La alerta ha saltado, cuando repentinamente Apple ha pedido a los distribuidores de accesorios para su iPhone que dejaran de vender fundas de protección que protegen al terminal y sólo autorizaban, supuestamente, la venta de aquellas que sólo tapan los cantos del móvil, según publican en Gdgt. Al parecer, al proteger el iPhone 4 en estas fundas, las partículas rígidas de suciedad pueden rayar la parte posterior del iPhone y, en un número importante de casos, los arañazos del cristal se convierte en grietas y éstas, en roturas.

Un diseño innovador y atractivo no tiene por qué ser necesariamente un diseño inteligente. Es algo que se está materializando en este modelo de iPhone, donde el uso del vidrio está convirtiéndose en un problema.
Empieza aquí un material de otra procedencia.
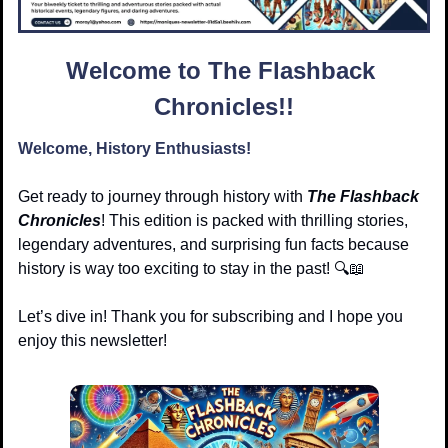
Welcome to The Flashback 
Chronicles!!
Welcome, History Enthusiasts!
Get ready to journey through history with 
The Flashback 
Chronicles
! This edition is packed with thrilling stories, 
legendary adventures, and surprising fun facts because 
history is way too exciting to stay in the past! 🔍
📖
Let’s dive in! Thank you for subscribing and I hope you 
enjoy this newsletter!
Apple aún no se ha manifestado por este grave fallo de diseño, pero en una web de culto a la marca se ha puesto en marcha una encuesta donde se evidencia que hay muchos afectados por este problema. Así, aunque no son datos auditados, al menos 1 de cada 5 terminales ya están afectados por el GlassGate.
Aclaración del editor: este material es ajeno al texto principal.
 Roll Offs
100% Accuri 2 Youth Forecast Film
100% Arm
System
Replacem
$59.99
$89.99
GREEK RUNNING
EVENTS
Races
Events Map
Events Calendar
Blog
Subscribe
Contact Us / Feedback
Primero fueron los problemas de distribución del nuevo dispositivo que no consiguió llegar a tiempo a las tiendas los primeros días de venta. Estos problemas derivaban de la dificultad del fabricante contratado para cumplir con los pedidos. Foxconn atravesaba una fuerte crisis interna debido a los numerosos suicidios que se produjeron en sus fábricas debido, precisamente, a la presión a la que eran sometidos los trabajadores para sacar adelante las entregas de nuevos dispositivos.
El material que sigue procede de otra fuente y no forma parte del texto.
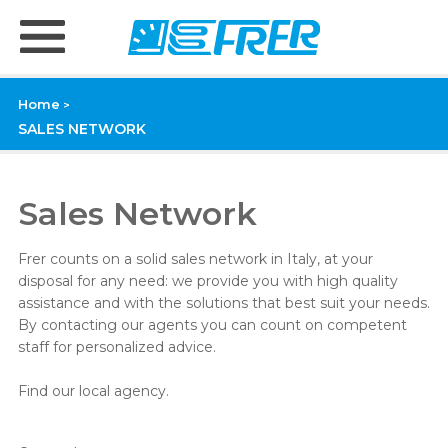
Home
>
SALES NETWORK
Sales Network
Frer counts on a solid sales network in Italy, at your
disposal for any need: we provide you with high quality
assistance and with the solutions that best suit your needs.
By contacting our agents you can count on competent
staff for personalized advice.
Find our local agency.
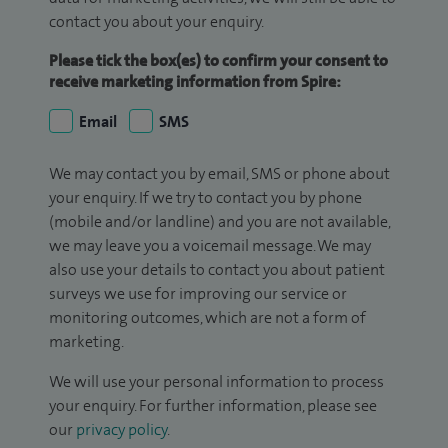
contact you about your enquiry.
Please tick the box(es) to confirm your consent to
receive marketing information from Spire:
Email
SMS
We may contact you by email, SMS or phone about
your enquiry. If we try to contact you by phone
(mobile and/or landline) and you are not available,
we may leave you a voicemail message. We may
also use your details to contact you about patient
surveys we use for improving our service or
monitoring outcomes, which are not a form of
marketing.
We will use your personal information to process
your enquiry. For further information, please see
our
privacy policy
.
Y llegó el AntennaGate, que fue la palabra con la que se resumieron los enormes problemas de cobertura que se producían con el nuevo móvil. Ni el 'tenéis que sujetarlo de la forma correcta', ni el 'las incidencias han sido mínimas', ni el 'con una simple funda se soluciona' salvaron a Apple de tener que convocar una rueda de prensa urgente para disculparse frente a sus clientes-fans, después de haber recibido, además, algunas demandas.

Después vinieron otra serie de fallos, centrados en el sensor de presencia instalado en el móvil, problemas de red con el operador de EEUU y fallos en la actualización del sistema operativo. Tantas quejas se publicaban en la red, que la propia Apple llegó a borrar conversaciones que se publicaron en los foros de su web. A esta debacle la compañía tuvo que responder admitiendo la devolución de terminales para los usuarios que lo demandaban y el reintegro del importe, sin cargo para los usuarios.

Y parecía que las aguas habían vuelto a su cauce para la comercialización del iPhone, pero al error que Apple tapó con una funda ahora le ha crecido un nuevo grano. Y no parece que esté pasando desapercibido.